Plan quinquennal
Nicolas était en train d’enfiler sa veste dans le vestiaire quand on frappa à la porte.
« Oui ? » Lucie passa la tête. « Nico, tu viens ? M. Lambert a un truc à nous dire.
— Ça peut pas attendre demain ? ça m’arrange pas ce soir.
— Non. Les boulangers sont venus exprès.
— Il aurait quand même pu prévenir.
— Il dit qu’il a mis une annonce sur le panneau du personnel. » Merde. S’il le disait, il l’avait sans doute fait, mais Nicolas n’y avait pas jeté un œil depuis des semaines. À sa décharge, le règlement intérieur datait de Mathusalem et les numéros d’urgence avaient encore huit chiffres. « Il n’y a pas moyen d’y couper ?
— J’ai bien peur que non. Tu viens ?
— J’arrive. »
Quand Nicolas entra dans la boutique, tout le monde était là. Jean et Régis, les boulangers, Suzie, Adeline, la femme de ménage, Lucie bien sûr, et un type en costume qu’il n’avait jamais vu. Ça n’augurait rien de bon.

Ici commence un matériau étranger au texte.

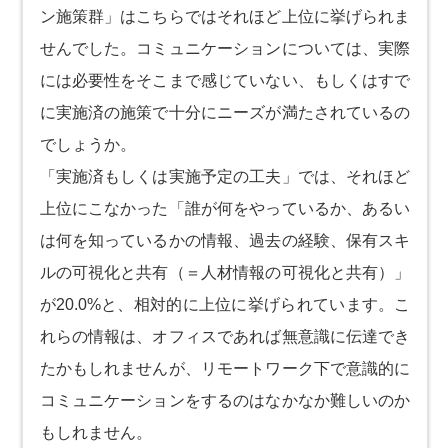
ン施策群」はこちらではそれほど上位に挙げられま
せんでした。コミュニケーションについては、実際
には必要性をそこまで感じていない、もしくはすで
に実施済の施策で十分にニーズが満たされているの
でしょうか。
「実施済もしくは実施予定の工夫」では、それほど
上位にこなかった「誰が何をやっているか、あるい
は何を知っているかの情報、過去の経験、保有スキ
ルの可視化と共有（＝人材情報の可視化と共有）」
が20.0%と、相対的に上位に挙げられています。こ
れらの情報は、オフィスであれば無意識に伝達でき
たかもしれませんが、リモートワーク下で意識的に
コミュニケーションをするのはなかなか難しいのか
もしれません。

« Bonjour à tous. Je tiens tout d’abord à vous remercier d’être présents. » Comme si on avait le choix. « Je vous ai réunis ici ce soir pour vous annoncer une bonne nouvelle. » Une augmentation ? Ou alors des jours de congés supplémentaires ? « Comme vous le savez sans doute, je dois partir en retraite au mois de mai, et j’ai trouvé un repreneur pour la boutique. » Super. Le type qu’on connaît pas c’est notre nouveau patron ? « Nous avons finalisé l’accord la semaine dernière avec M. Lacroix, le comptable de l’entreprise, qui va vous présenter le projet. » Un patron qui délègue la première rencontre à son comptable, ça promet. Finalement, on va peut-être le regretter, Lambert.
« Bonjour. Comme Bernard, pardon M. Lambert vous l’a dit, la société a été rachetée par M. De Larembreux, » ça me rappelle quelque chose ce nom, où est-ce que j’ai entendu ça ? « déjà propriétaire de quatre boutiques en centre-ville. » Je sais ! C’est le maire de Marigny-sur-Seine. « La bonne nouvelle est qu’il s’engage à garder tous les salariés. » Quand ça commence comme ça, c’est qu’une moins bonne nouvelle arrive. « En contrepartie, certains d’entre vous seront amenés à changer de magasin. » Quoi ? « M. De Larembreux a établi un plan de développement quinquennal afin de redynamiser le centre-ville, basé sur la diversité de ses activités, avec, bien entendu, l’appui des autres commerçants. » Ben voyons. « Mais cela implique aussi des efforts de la part de chacun des Mariniais. » Évidemment. « Bien, je pense que j’ai terminé. M. Lambert vous recevra tous en entretien individuel pour vous expliquer en détail les changements qui vous concernent. » Rien qu’à voir la tête de Lambert, il n’était pas au courant de ce détail. « Je vous souhaite une bonne soirée. »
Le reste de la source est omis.